ISOLD - A única coisa que eu sei é que somos tão parecidos em tantas coisas e queria que você, de verdade, fosse o meu melhor amigo.

TRISHT - Nunca se sabe o futuro, né? Tudo acontece, gira, transforma, mas hoje eu sei que isso é impossível.

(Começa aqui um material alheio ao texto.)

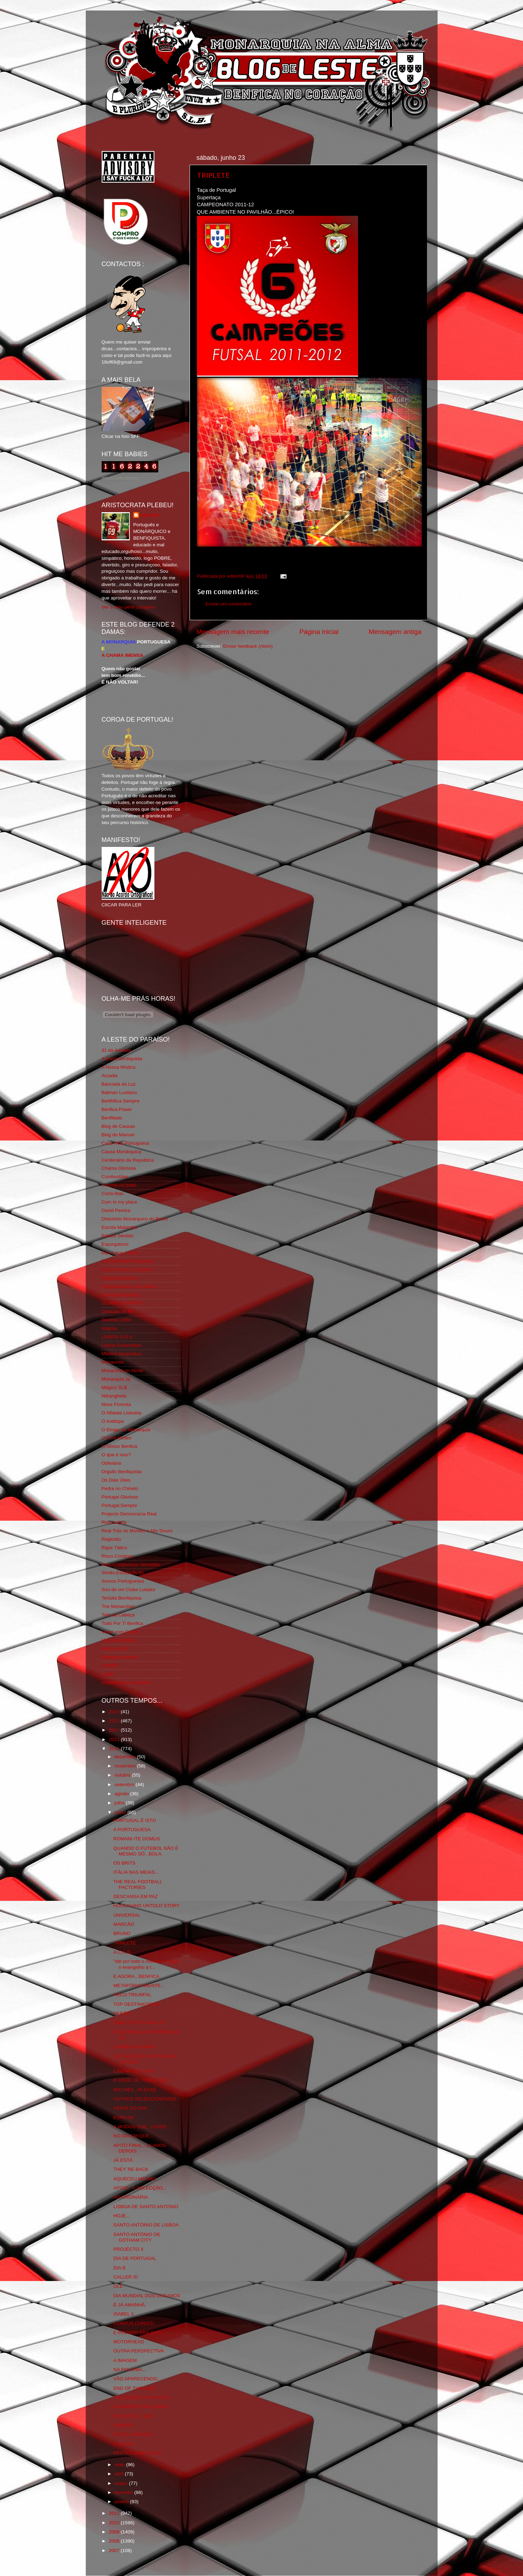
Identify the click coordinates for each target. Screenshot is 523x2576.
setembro (125, 1784)
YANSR (110, 1665)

Não lamente jamais por aquilo que talvez tenha perdido, mas reflita sobre o que poderia ter ocorrido.

ISOLD - (Surpresa novamente) Como assim?

TRISHT - Meu "adeus, até breve!".

ISOLD - Ah tá. Eu... Enfim... Não vou te esquecer.

TRISHT - Eu sei... (Ele se aproxima dela).

(Rápido e com um carinho calculado, ele colocou as duas mãos no rosto dela, puxou para o seu e encostou os seus lábios nela. Entre-abriu e as bocas ficaram coladas. Ela, com os olhos arregalados, sentiu um formigamento nos pés, um frio avassalador tomou conta de seu estômago e um ímpeto de repulsa se misturou ao desejo)


Algumas pessoas em volta do casal ficaram olhando curiosas e o áudio da balada aumentou sensivelmente nas caixas de som. A luz dramática encontrou resistência e tudo parecia filtrado.

(Ela tentou desvencilhar das suas mãos segurando elas, mas parecia não ter forças. Enquanto isso o seu batom deixava marcas nos lábios dele)

Num breve momento havia trovões e brisas primaveris aludindo seus sentidos e Isold sentiu um tremor interno moderado que poderia tender a crescer. Nesse momento ela encontrou forças e interrompeu o beijo.

Ela ficou calada, assustada olhando para o rosto dele. Isold estava sem reação. Queria poder falar tudo e xingá-lo com os palavrões do mundo. O que a impedia?

TRISHT - Adeus, até breve!

Ele se distanciou dela. Virou o rosto e caminhou ao ritmo da canção até a atravessar a porta de saída do Pub londrino em Porto Velho. Nem olhou para trás.

Isold ficou um tempo olhando para a porta. Respirou fundo e pediu uma bebida ao barman.